Fundamentos de Sondas Moleculares, Expresión Génica y Transformación con T-DNA en Biología Molecular

Sondas Moleculares: Definición y Aplicaciones

Una sonda molecular es un fragmento de ADN de doble cadena que, para su uso, debe ser desnaturalizado. Esta sonda posee una región específica que puede ser marcada mediante diversos métodos: marcaje radiactivo, marcaje isotópico, marcaje fluorescente o a través de una reacción colorimétrica.

Aplicaciones Principales de las Sondas

• Southern blot
• Northern blot
• Hibridación in situ

Técnicas para el Estudio de la Expresión Génica

Fusión de Promotores a Genes Informadores

Consiste en la fusión de la región promotora del gen de interés al gen de la β-glucuronidasa (GUS). En presencia del sustrato X-Gluc, la actividad de esta enzima produce una coloración azul, indicando la actividad del promotor.

Northern Blot

En esta técnica, se extrae el ARN total de la muestra, se separa mediante electroforesis en gel de agarosa y se transfiere a una membrana. Posteriormente, se hibrida con una sonda específica para el gen de interés. La presencia e intensidad de las bandas reveladas indican el nivel de expresión del gen en la muestra de ARN.

RT-PCR (Reacción en Cadena de la Polimerasa con Transcriptasa Inversa)
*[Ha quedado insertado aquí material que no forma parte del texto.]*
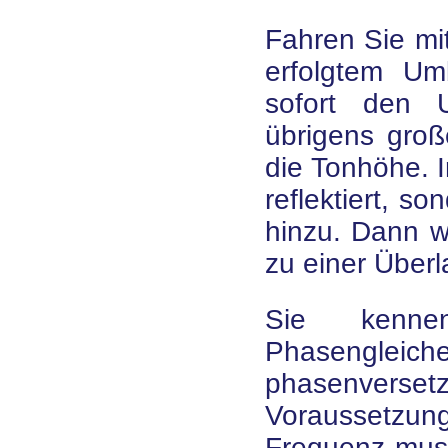
Fahren Sie mi
erfolgtem U
sofort den U
übrigens groß
die Tonhöhe. I
reflektiert, s
hinzu. Dann wi
zu einer Über
Sie kenne
Phasengleic
phasenvers
Voraussetzun
Frequenz mus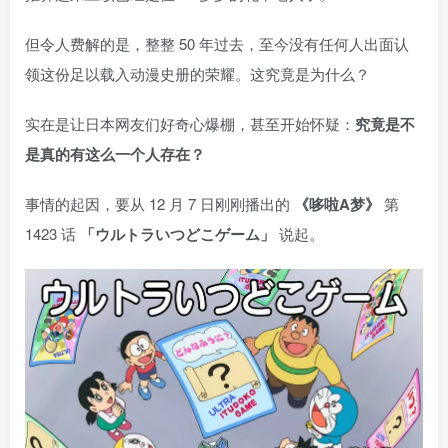
但令人费解的是，整整 50 年过去，至今没有任何人出面认
领这份足以载入动漫史册的荣耀。这究竟是为什么？
实在是让日本网友们好奇心爆棚，甚至开始怀疑：
究竟是不
是真的有这么一个人存在？
事情的起因，要从 12 月 7 日刚刚播出的
《哆啦A梦》
第
1423 话
「ウルトラいつどこゲーム」
说起。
Se extrae el ARN y se convierte en ADN complementario (ADNc) utilizando una enzima retrotranscriptasa y cebadores específicos. El ADNc resultante se amplifica mediante PCR (Reacción en Cadena de la Polimerasa). La comparación de la cantidad de producto amplificado (bandas en un gel o cuantificación en tiempo real) permite evaluar los niveles de expresión génica.

Microarrays de ADN

Son colecciones de miles de sondas de ADN (pequeños puntos o spots) fijadas sobre una superficie sólida (portaobjetos de vidrio o chip). Sobre estos microarrays se hibridan muestras de ARN o ADNc marcados, lo que permite el estudio simultáneo de la expresión de miles de genes en diferentes condiciones experimentales.

RNA-Seq (Secuenciación de ARN)

Implica la extracción del ARN total de la muestra problema y de una muestra control (por ejemplo, una estirpe silvestre). Posteriormente, se realiza una secuenciación masiva de estos ARNs (generalmente convertidos a ADNc). El análisis comparativo de las secuencias permite identificar qué genes se encuentran sobreexpresados o subexpresados (silenciados) en la muestra de estudio en relación con el control.

El T-DNA: Estructura, Función y Ventajas en Transformación Genética

El T-DNA (ADN de transferencia) es una porción específica y bien definida del plásmido Ti (inductor de tumores) de la bacteria Agrobacterium tumefaciens.

Cuando el T-DNA se integra en el genoma de una célula vegetal, los genes que originalmente contiene (en su forma natural, no modificada para ingeniería genética) pueden inducir la división y proliferación celular descontrolada, llevando a la formación de tumores (agallas de corona).

Organización del Plásmido Ti y el T-DNA

El T-DNA es el segmento del plásmido Ti que se transfiere e integra en el genoma de la planta. Este segmento está delimitado por secuencias específicas conocidas como borde derecho y borde izquierdo. Dentro del T-DNA natural se encuentran genes responsables de:

• La síntesis de fitohormonas (auxinas y citoquininas), cuya producción en la célula vegetal provoca la división celular descontrolada y la formación de tumores.
• La síntesis de opinas, que son compuestos derivados de aminoácidos que Agrobacterium utiliza como fuente de carbono y nitrógeno.

Otras regiones importantes del plásmido Ti, pero que no se transfieren a la planta, son:

• La región de virulencia (genes vir): Contiene los genes cuyas proteínas son esenciales para el proceso de escisión, transferencia e integración del T-DNA en la célula vegetal.
• La región de catabolismo de opinas: Permite a la bacteria metabolizar las opinas producidas por la planta transformada.

Ventajas de la Transformación Mediada por T-DNA (Agrobacterium) frente a la Microproyección

• No requiere el uso de partículas inertes (como tungsteno u oro) necesarias en la microproyección (biobalística), lo que puede reducir los costos asociados a estos materiales.
• Generalmente, implica protocolos menos exigentes en cuanto a cuidados post-transformación, como el trasplante y aclimatación de tejidos, en comparación con algunos métodos de microproyección que pueden causar mayor daño tisular.
• Permite la transferencia de segmentos de ADN más grandes y definidos con menor incidencia de reorganizaciones o fragmentaciones del transgén en comparación con la microproyección.
• Suele resultar en un menor número de copias del transgén integradas, lo que puede ser ventajoso para evitar el silenciamiento génico y obtener patrones de expresión más predecibles.